The kindly servant Roberto, under the assumed name of Nardo (Zhenpeng Zhang) is taken with the devious servant Serpetta (Victoria Magnusson) who is in love with her befuddled boss the Podesta (mayor) played by Alexander Young. He, in turn, is in love with the unhappy gardener Sandrine (Huiying Chen) who has entered his employ to escape from her former existence as The Marchioness Onesti. She is still in love with the fickle Count Belfiore (Scott Rubén La Marca) who stabbed her in a fit of jealous rage. The Count arrives at the home of The Podesta to marry the latter's demanding niece Arminda (Samara Teine-'Aulelei Bowden) who is rejecting her former lover, the loyal Cavalier Ramiro (Anna Maria Vacca in travesti).
Got all that? If you have a few moments to spare, you might enjoy reading our humorous take on these romantic entanglements in a review from several years ago. Here's the link. http://www.vocedimeche.reviews/2015/08/crazy-in-love.html
Actually, we saw this charming work thrice in the space of two years and always enjoyed it.

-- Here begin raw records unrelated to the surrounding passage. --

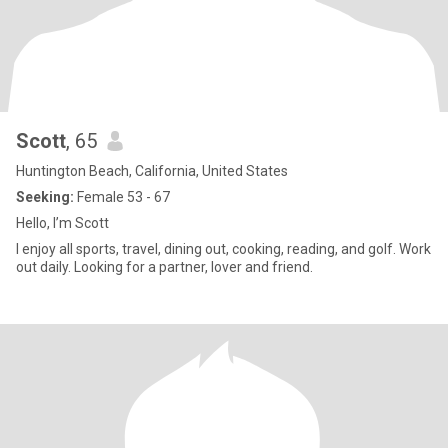
Scott
, 65
Huntington Beach, California, United States
Seeking:
Female 53 - 67
Hello, I’m Scott
I enjoy all sports, travel, dining out, cooking, reading, and golf. Work
out daily. Looking for a partner, lover and friend.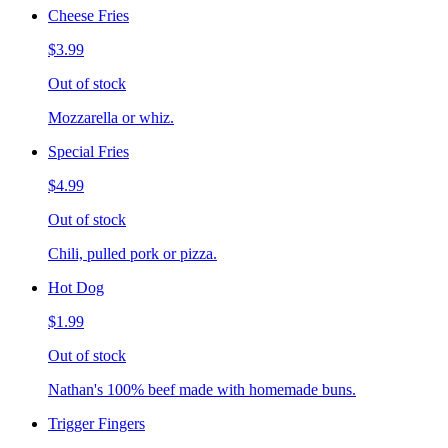
Cheese Fries
$3.99
Out of stock
Mozzarella or whiz.
Special Fries
$4.99
Out of stock
Chili, pulled pork or pizza.
Hot Dog
$1.99
Out of stock
Nathan's 100% beef made with homemade buns.
Trigger Fingers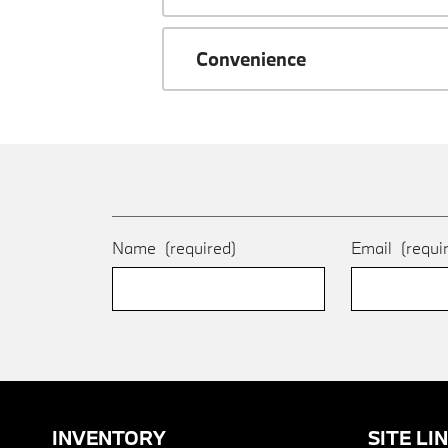
Convenience
Name
(required)
Email
(requi
INVENTORY
SITE LI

Every member of the cast was outstanding both vocally and dramatically. If we were not otherwise engaged we would return to see it tomorrow with a different but equally excellent cast and again on Wednesday with the same cast! We had a smile on our face for two hours and are smiling again, recalling the joyful performance. We reckon that the cast enjoyed themselves equally.
The work was directed by Jennifer Williams who made the complicated relationships quite clear but did not have a solution for the weird scene in the forest which Eric Einhoirn wisely omitted in the On Site Opera production we also reviewed. In her defense, neither the Santa Fe Opera production nor The Juilliard Opera Center production made sense of it either.
But it mattered little in the overall scheme of things because by whatever deus ex machina, all the couples get sorted out by the end. Reading the program notes on the way home confirmed our opinion that the so-called "Director's Notes" should be left out of the program. Either a work speaks for itself or it doesn't. As a matter of fact, it speaks to each of us differentially, dependent upon what we bring to it. Given a certain orientation one might even put a social class interpretation upon it, as we might on Mozart's Nozze di Figaro. We might see it as an expression of poor romantic judgment, or of forgiveness, or of emotional growth, or of acceptance of fate. Whatever!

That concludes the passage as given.